What is being asked.
For this exercise, write out the whole listing below exactly, omitting its images.

◇ ◇ ◇

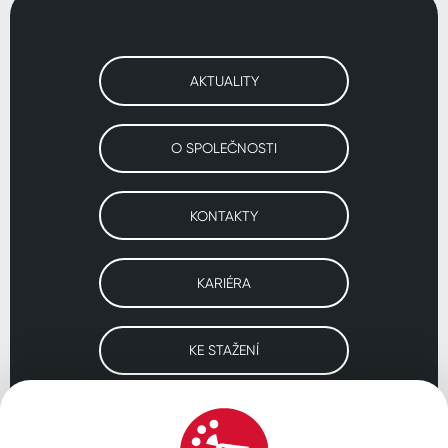
AKTUALITY
O SPOLEČNOSTI
KONTAKTY
KARIÉRA
KE STAŽENÍ
Navštivte naše pobočky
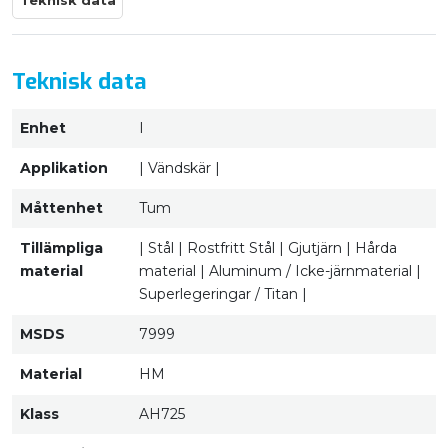
Teknisk data
Teknisk data
Enhet
I
Applikation
| Vändskär |
Måttenhet
Tum
Tillämpliga
| Stål | Rostfritt Stål | Gjutjärn | Hårda
material
material | Aluminum / Icke-järnmaterial |
Superlegeringar / Titan |
MSDS
7999
Material
HM
Klass
AH725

◇ ◇ ◇

Answer to this task.
AKTUALITY
O SPOLEČNOSTI
KONTAKTY
KARIÉRA
KE STAŽENÍ
Navštivte naše pobočky
Teknisk data
Teknisk data
Enhet
I
Applikation
| Vändskär |
Måttenhet
Tum
Tillämpliga
| Stål | Rostfritt Stål | Gjutjärn | Hårda
material
material | Aluminum / Icke-järnmaterial |
Superlegeringar / Titan |
MSDS
7999
Material
HM
Klass
AH725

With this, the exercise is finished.